RaceModel tells PointerAnalysis how to interpret certain function calls.

Given this example

void *entry(void *arg) {...}
...
pthread_create(t, NULL, entry, &val);

Pointer analysis needs to know that the call to pthread_create will cause the entry function to be executed, and that the arg passed to the entry function points to the memory location of val.

The RaceModel class is used to extend PointerAnalysis with the information necessary to build a correct call graph and link function arguments.

The two functions that control this are:

interceptFunction which decides how each function is expanded in the call graph
interceptCallSite which links the pointer from the call site to the called function

As any example, to tell Pointer Analysis that a call to pthread_create(t, NULL, entry, &val) should result in the entry function being visited next in the call graph, interceptFunction can be modified to include the following code.

InterceptResult RaceModel::interceptFunction(const ctx *callerCtx, const ctx *calleeCtx, const llvm::Function *F, const llvm::Instruction *callsite) {
  auto funcName = F->getName();
  ...
  if (PthreadModel::isPthreadCreate(funcName)) {
    race::PthreadCreateIR create(llvm::cast<CallBase>(callsite));
    auto callback = create.getThreadEntry()->stripPointerCasts();
    return {callback, InterceptResult::Option::EXPAND_BODY};
  }
  ...

To also link the pointer passed to the entry function (e.g. link&val to void *arg), the interceptCallSite can be updated accordingly.
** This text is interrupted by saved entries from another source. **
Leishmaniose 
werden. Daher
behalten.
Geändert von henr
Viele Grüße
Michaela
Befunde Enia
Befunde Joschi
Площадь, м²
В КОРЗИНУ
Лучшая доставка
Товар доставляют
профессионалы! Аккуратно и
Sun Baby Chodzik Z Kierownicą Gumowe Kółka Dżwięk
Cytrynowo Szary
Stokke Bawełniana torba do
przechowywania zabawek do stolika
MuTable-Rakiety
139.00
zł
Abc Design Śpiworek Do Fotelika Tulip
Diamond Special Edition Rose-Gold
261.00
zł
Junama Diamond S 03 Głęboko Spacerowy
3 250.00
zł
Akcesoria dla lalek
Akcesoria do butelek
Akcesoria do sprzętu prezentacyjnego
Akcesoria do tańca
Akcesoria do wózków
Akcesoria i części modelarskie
bool RaceModel::interceptCallSite(const CtxFunction<ctx> *caller, const CtxFunction<ctx> *callee, const llvm::Function *originalTarget, const llvm::Instruction *callsite) {
  ...
  auto const funcName = call->getCalledFunction()->getName();
  if (PthreadModel::isPthreadCreate(funcName)) {
    // pthread_create passes a single void* as 4th arg
    //  pthread_create(null, foo, null, &val)
    //  foo(void *arg)
    // link 4th arg of caller to 1st arg of callee
    PtrNode *formal = this->getPtrNode(callee->getContext(), &*callee->getFunction()->arg_begin());
    PtrNode *actual = this->getPtrNode(caller->getContext(), call->getArgOperand(3));
    this->consGraph->addConstraints(actual, formal, Constraints::copy);
    return true;
  }
  ...

Logging#

This directory contains the code used throughout the project for logging.

PointerAnalysis#

This documentation is still in progress.

PreProcessing#

This directory contains a number of passes and transformations that make the LLVM IR easier for our tool to analyze.

Reporter#

This directory contains the code responsible for collecting detected races and formatting them into some output.
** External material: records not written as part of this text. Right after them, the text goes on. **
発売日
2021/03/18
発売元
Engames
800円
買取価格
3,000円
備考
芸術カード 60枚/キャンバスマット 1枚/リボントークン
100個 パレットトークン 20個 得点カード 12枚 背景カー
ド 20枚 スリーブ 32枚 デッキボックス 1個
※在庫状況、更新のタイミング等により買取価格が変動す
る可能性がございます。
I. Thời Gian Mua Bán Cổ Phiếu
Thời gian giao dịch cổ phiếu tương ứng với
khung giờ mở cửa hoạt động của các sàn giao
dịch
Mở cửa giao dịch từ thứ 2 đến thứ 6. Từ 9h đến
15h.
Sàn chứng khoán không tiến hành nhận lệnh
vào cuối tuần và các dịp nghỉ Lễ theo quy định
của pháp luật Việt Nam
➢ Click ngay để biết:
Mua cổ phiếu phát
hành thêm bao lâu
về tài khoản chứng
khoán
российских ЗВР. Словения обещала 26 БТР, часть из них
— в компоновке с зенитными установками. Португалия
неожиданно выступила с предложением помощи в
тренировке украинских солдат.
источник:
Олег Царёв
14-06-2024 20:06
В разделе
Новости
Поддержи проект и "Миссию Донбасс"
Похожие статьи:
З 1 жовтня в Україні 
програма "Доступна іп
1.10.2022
Eventually this directory should contain logic for reporting races in a JSON format, but the reporter is still under development.

Trace#

Trace contains the logic for simulating execution and creating a static program trace.

The important code in this directory are Event, ThreadTrace, and ProgramTrace.

The Event contains a list of interfaces, similar to the IR.h file (see the IR section). Each Event interface wraps an IR type. Where IR interfaces return values in the context of LLVM IR, events return values in the context of the simulated execution.

As an example, look at the following interface for a read at IR and Event levels.

class ReadIR {
public:
    virtual const llvm::Value *getReadValue() const = 0;
};

class ReadEvent {
public:
    virtual list<AbstractObj> *getReadMemory() const = 0;
};

The ReadIR interface returns the llvm::Value being accessed, but the Event interface returns a list of abstract locations in memory that could potentially be accessed.

This is the key difference between IR and Events. IR interfaces are just wrappers around LLVM IR instructions, but Events represent actual program events and their simulated execution.

Lastly, to construct a list of simulated events (e.g., a trace), a function in ThreadTrace takes an entry function as input, traverses the Race IR, and builds the simulated trace for a given thread.

The ProgramTrace class is just a collection of thread traces representing all threads that ran during simulated program execution.